● EXERCISE AIM: Return the data below in full, exactly as it stands.

● Collection entries:
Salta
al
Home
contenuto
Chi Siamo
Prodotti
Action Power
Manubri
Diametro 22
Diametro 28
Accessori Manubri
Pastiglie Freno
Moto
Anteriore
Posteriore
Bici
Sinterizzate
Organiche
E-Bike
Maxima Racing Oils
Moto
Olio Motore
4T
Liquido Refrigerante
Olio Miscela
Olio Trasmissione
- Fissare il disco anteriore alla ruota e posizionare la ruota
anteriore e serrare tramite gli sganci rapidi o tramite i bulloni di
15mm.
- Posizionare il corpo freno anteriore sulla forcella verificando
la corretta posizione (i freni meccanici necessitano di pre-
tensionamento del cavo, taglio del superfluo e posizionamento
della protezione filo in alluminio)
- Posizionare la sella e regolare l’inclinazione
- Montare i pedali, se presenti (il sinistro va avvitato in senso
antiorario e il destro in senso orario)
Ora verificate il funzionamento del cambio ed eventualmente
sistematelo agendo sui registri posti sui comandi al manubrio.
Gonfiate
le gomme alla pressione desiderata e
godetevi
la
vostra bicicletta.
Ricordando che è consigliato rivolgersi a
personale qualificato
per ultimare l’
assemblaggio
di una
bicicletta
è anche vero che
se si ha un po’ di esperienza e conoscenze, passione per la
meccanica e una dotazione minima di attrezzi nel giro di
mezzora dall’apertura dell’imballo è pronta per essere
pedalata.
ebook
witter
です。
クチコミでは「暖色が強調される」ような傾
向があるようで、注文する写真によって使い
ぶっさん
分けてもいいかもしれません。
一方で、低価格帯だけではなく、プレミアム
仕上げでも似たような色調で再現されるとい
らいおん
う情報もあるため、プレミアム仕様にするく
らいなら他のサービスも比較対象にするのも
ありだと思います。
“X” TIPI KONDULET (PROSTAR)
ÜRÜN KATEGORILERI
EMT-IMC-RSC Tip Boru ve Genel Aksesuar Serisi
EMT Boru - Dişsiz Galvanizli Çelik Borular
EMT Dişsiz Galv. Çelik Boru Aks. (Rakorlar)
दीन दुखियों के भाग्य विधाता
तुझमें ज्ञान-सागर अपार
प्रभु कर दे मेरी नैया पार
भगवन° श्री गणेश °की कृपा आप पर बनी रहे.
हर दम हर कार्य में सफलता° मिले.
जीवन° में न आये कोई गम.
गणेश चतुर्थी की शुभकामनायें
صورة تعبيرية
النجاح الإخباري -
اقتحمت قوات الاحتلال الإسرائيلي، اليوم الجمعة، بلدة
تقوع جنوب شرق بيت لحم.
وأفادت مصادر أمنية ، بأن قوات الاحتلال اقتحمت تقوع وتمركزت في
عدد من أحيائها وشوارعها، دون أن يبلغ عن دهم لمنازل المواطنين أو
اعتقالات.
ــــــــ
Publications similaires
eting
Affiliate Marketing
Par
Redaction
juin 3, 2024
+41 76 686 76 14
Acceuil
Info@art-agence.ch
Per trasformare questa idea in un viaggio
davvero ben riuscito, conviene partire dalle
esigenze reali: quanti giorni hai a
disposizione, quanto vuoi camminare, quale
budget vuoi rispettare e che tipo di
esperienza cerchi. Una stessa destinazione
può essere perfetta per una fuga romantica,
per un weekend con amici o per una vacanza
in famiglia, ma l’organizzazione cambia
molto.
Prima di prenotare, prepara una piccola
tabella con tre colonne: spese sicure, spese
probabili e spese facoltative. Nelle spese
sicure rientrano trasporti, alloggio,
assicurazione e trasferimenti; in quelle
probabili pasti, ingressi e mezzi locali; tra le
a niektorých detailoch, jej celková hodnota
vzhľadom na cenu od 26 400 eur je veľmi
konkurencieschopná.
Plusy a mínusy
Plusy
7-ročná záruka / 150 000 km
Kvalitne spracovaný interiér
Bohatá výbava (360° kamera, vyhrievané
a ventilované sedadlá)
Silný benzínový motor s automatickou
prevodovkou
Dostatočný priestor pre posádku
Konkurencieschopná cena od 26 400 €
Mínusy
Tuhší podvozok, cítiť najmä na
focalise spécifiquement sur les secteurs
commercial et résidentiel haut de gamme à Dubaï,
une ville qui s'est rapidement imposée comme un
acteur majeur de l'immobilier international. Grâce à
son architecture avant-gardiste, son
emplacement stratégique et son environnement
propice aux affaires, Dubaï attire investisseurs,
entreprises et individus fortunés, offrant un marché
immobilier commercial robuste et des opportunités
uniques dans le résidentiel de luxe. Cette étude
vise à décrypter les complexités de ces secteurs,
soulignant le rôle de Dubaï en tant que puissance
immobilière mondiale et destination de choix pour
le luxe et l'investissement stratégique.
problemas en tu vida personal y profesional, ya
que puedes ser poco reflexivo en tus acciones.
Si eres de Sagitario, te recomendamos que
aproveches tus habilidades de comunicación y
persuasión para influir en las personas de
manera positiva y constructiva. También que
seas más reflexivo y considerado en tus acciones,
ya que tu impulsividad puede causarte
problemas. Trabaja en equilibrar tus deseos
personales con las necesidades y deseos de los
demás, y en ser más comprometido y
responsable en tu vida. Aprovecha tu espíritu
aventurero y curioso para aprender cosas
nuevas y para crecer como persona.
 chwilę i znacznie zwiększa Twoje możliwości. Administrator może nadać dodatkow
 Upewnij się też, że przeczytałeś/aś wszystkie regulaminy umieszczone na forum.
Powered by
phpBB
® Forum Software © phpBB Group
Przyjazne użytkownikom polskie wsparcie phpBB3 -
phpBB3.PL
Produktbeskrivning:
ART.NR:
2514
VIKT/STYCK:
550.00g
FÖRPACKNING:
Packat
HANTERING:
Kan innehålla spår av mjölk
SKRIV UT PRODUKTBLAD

● RESULT OF THE EXERCISE:
Salta
al
Home
contenuto
Chi Siamo
Prodotti
Action Power
Manubri
Diametro 22
Diametro 28
Accessori Manubri
Pastiglie Freno
Moto
Anteriore
Posteriore
Bici
Sinterizzate
Organiche
E-Bike
Maxima Racing Oils
Moto
Olio Motore
4T
Liquido Refrigerante
Olio Miscela
Olio Trasmissione
- Fissare il disco anteriore alla ruota e posizionare la ruota
anteriore e serrare tramite gli sganci rapidi o tramite i bulloni di
15mm.
- Posizionare il corpo freno anteriore sulla forcella verificando
la corretta posizione (i freni meccanici necessitano di pre-
tensionamento del cavo, taglio del superfluo e posizionamento
della protezione filo in alluminio)
- Posizionare la sella e regolare l’inclinazione
- Montare i pedali, se presenti (il sinistro va avvitato in senso
antiorario e il destro in senso orario)
Ora verificate il funzionamento del cambio ed eventualmente
sistematelo agendo sui registri posti sui comandi al manubrio.
Gonfiate
le gomme alla pressione desiderata e
godetevi
la
vostra bicicletta.
Ricordando che è consigliato rivolgersi a
personale qualificato
per ultimare l’
assemblaggio
di una
bicicletta
è anche vero che
se si ha un po’ di esperienza e conoscenze, passione per la
meccanica e una dotazione minima di attrezzi nel giro di
mezzora dall’apertura dell’imballo è pronta per essere
pedalata.
ebook
witter
です。
クチコミでは「暖色が強調される」ような傾
向があるようで、注文する写真によって使い
ぶっさん
分けてもいいかもしれません。
一方で、低価格帯だけではなく、プレミアム
仕上げでも似たような色調で再現されるとい
らいおん
う情報もあるため、プレミアム仕様にするく
らいなら他のサービスも比較対象にするのも
ありだと思います。
“X” TIPI KONDULET (PROSTAR)
ÜRÜN KATEGORILERI
EMT-IMC-RSC Tip Boru ve Genel Aksesuar Serisi
EMT Boru - Dişsiz Galvanizli Çelik Borular
EMT Dişsiz Galv. Çelik Boru Aks. (Rakorlar)
दीन दुखियों के भाग्य विधाता
तुझमें ज्ञान-सागर अपार
प्रभु कर दे मेरी नैया पार
भगवन° श्री गणेश °की कृपा आप पर बनी रहे.
हर दम हर कार्य में सफलता° मिले.
जीवन° में न आये कोई गम.
गणेश चतुर्थी की शुभकामनायें
صورة تعبيرية
النجاح الإخباري -
اقتحمت قوات الاحتلال الإسرائيلي، اليوم الجمعة، بلدة
تقوع جنوب شرق بيت لحم.
وأفادت مصادر أمنية ، بأن قوات الاحتلال اقتحمت تقوع وتمركزت في
عدد من أحيائها وشوارعها، دون أن يبلغ عن دهم لمنازل المواطنين أو
اعتقالات.
ــــــــ
Publications similaires
eting
Affiliate Marketing
Par
Redaction
juin 3, 2024
+41 76 686 76 14
Acceuil
Info@art-agence.ch
Per trasformare questa idea in un viaggio
davvero ben riuscito, conviene partire dalle
esigenze reali: quanti giorni hai a
disposizione, quanto vuoi camminare, quale
budget vuoi rispettare e che tipo di
esperienza cerchi. Una stessa destinazione
può essere perfetta per una fuga romantica,
per un weekend con amici o per una vacanza
in famiglia, ma l’organizzazione cambia
molto.
Prima di prenotare, prepara una piccola
tabella con tre colonne: spese sicure, spese
probabili e spese facoltative. Nelle spese
sicure rientrano trasporti, alloggio,
assicurazione e trasferimenti; in quelle
probabili pasti, ingressi e mezzi locali; tra le
a niektorých detailoch, jej celková hodnota
vzhľadom na cenu od 26 400 eur je veľmi
konkurencieschopná.
Plusy a mínusy
Plusy
7-ročná záruka / 150 000 km
Kvalitne spracovaný interiér
Bohatá výbava (360° kamera, vyhrievané
a ventilované sedadlá)
Silný benzínový motor s automatickou
prevodovkou
Dostatočný priestor pre posádku
Konkurencieschopná cena od 26 400 €
Mínusy
Tuhší podvozok, cítiť najmä na
focalise spécifiquement sur les secteurs
commercial et résidentiel haut de gamme à Dubaï,
une ville qui s'est rapidement imposée comme un
acteur majeur de l'immobilier international. Grâce à
son architecture avant-gardiste, son
emplacement stratégique et son environnement
propice aux affaires, Dubaï attire investisseurs,
entreprises et individus fortunés, offrant un marché
immobilier commercial robuste et des opportunités
uniques dans le résidentiel de luxe. Cette étude
vise à décrypter les complexités de ces secteurs,
soulignant le rôle de Dubaï en tant que puissance
immobilière mondiale et destination de choix pour
le luxe et l'investissement stratégique.
problemas en tu vida personal y profesional, ya
que puedes ser poco reflexivo en tus acciones.
Si eres de Sagitario, te recomendamos que
aproveches tus habilidades de comunicación y
persuasión para influir en las personas de
manera positiva y constructiva. También que
seas más reflexivo y considerado en tus acciones,
ya que tu impulsividad puede causarte
problemas. Trabaja en equilibrar tus deseos
personales con las necesidades y deseos de los
demás, y en ser más comprometido y
responsable en tu vida. Aprovecha tu espíritu
aventurero y curioso para aprender cosas
nuevas y para crecer como persona.
 chwilę i znacznie zwiększa Twoje możliwości. Administrator może nadać dodatkow
 Upewnij się też, że przeczytałeś/aś wszystkie regulaminy umieszczone na forum.
Powered by
phpBB
® Forum Software © phpBB Group
Przyjazne użytkownikom polskie wsparcie phpBB3 -
phpBB3.PL
Produktbeskrivning:
ART.NR:
2514
VIKT/STYCK:
550.00g
FÖRPACKNING:
Packat
HANTERING:
Kan innehålla spår av mjölk
SKRIV UT PRODUKTBLAD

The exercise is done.